Source: Analytics Edge Unit 6 Homework

Techniques involved: Normalization, cluster-then-predict

In the second lecture sequence this week, we heard about cluster-then-predict, a methodology in which you first cluster observations and then build cluster-specific prediction models. In the lecture sequence, we saw how this methodology helped improve the prediction of heart attack risk. In this assignment, we’ll use cluster-then-predict to predict future stock prices using historical stock data.

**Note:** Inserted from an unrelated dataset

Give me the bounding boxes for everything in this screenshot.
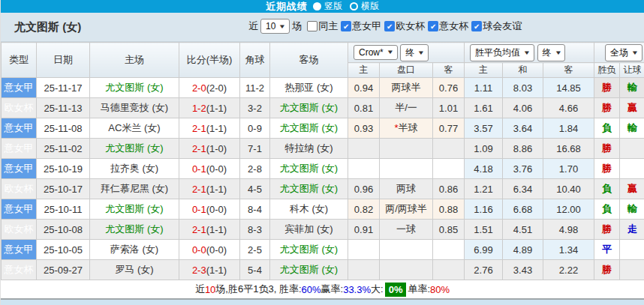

When selecting which stocks to invest in, investors seek to obtain good future returns. In this problem, we will first use clustering to identify clusters of stocks that have similar returns over time. Then, we’ll use logistic regression to predict whether or not the stocks will have positive future returns.

For this problem, we’ll use StocksCluster.csv, which contains monthly stock returns from the NASDAQ stock exchange. The NASDAQ is the second-largest stock exchange in the world, and it lists many technology companies. The stock price data used in this problem was obtained from infochimps, a website providing access to many datasets.

Each observation in the dataset is the monthly returns of a particular company in a particular year. The years included are 2000-2009. The companies are limited to tickers that were listed on the exchange for the entire period 2000-2009, and whose stock price never fell below $1. So, for example, one observation is for Yahoo in 2000, and another observation is for Yahoo in 2001. Our goal will be to predict whether or not the stock return in December will be positive, using the stock returns for the first 11 months of the year.

This dataset contains the following variables:

ReturnJan = the return for the company’s stock during January (in the year of the observation).

ReturnFeb = the return for the company’s stock during February (in the year of the observation).

ReturnMar = the return for the company’s stock during March (in the year of the observation).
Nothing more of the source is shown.